Membrane-mediated actions of 1,25-dihydroxy vitamin D3: a review of the roles of phospholipase A2 activating protein and Ca(2+)/calmodulin-dependent protein kinase II

Abstract

The secosteroid 1α,25-dihydroxy vitamin D3 [1α,25(OH)2D3] acts on cells via classical steroid hormone receptor-mediated gene transcription and by initiating rapid membrane-mediated signaling pathways. In its membrane-initiated pathway, after 1α,25(OH)2D3 interacts with protein disulfide isomerase, family A, member 3 (Pdia3) in caveolae, phospholipase A2 (PLA2) and protein kinase C (PKC) are activated. Recent efforts to determine the signaling proteins involved in the 1α,25(OH)2D3 signal from Pdia3 to PLA2 have indicated that phospholipase A2 activating protein (PLAA) and Ca(2+)/calmodulin-dependent kinase II (CaMKII) are required. PLAA is located in caveolae, where it interacts with Pdia3 and caveolin-1 (Cav-1) to initiate rapid signaling via CaMKII, activating PLA2, leading to activation of protein kinase C (PKC) and PKC-dependent responses.

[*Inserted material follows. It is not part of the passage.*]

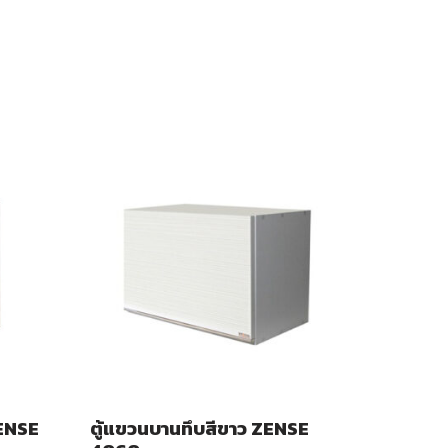
ZENSE
ตู้แขวนบานทึบสีขาว ZENSE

Keywords: 1α,25(OH)(2)D(3); Ca(2+)/calmodulin-dependent protein kinase II; PDIA3; PLA(2); PLAA; Protein kinase C.

Figure 1

Effects of Pdia3, Vdr and Cav-1 silencing on 1α,25(OH)₂D₃-stimulated PKC activation in MC3T3-E1 osteoblasts. The data show treatment vs. vehicle ratios. ^*p<0.05, vs. vehicle; ^$p<0.05, vs. 1α,25(OH)₂D₃ treated WT.

Figure 2

Effects of Plaa silencing on CaMKII, PLA₂ and PKC activation, and PGE₂ release in MC3T3-E1 osteoblast in response to 1α,25(OH)₂D₃. The data show treatment vs. vehicle ratios. The dashed line represents the vehicle control (dashed line=1). ^*p<0.05, treatment vs. control; ^#p<0.05, WT vs. ShPlaa.

Figure 3

Effects of Camk2a silencing on CaMKII, PLA₂ and PKC activation, and PGE₂ release in MC3T3-E1 osteoblast cells. The data show treatment vs. vehicle ratios. The dashed line represents the vehicle control (dashed line=1). ^*p<0.05, treatment vs. control; ^#p<0.05, WT vs. ShCamk2a.

Figure 4

Overview of 1α,25(OH)₂D₃ membrane-mediated pathway.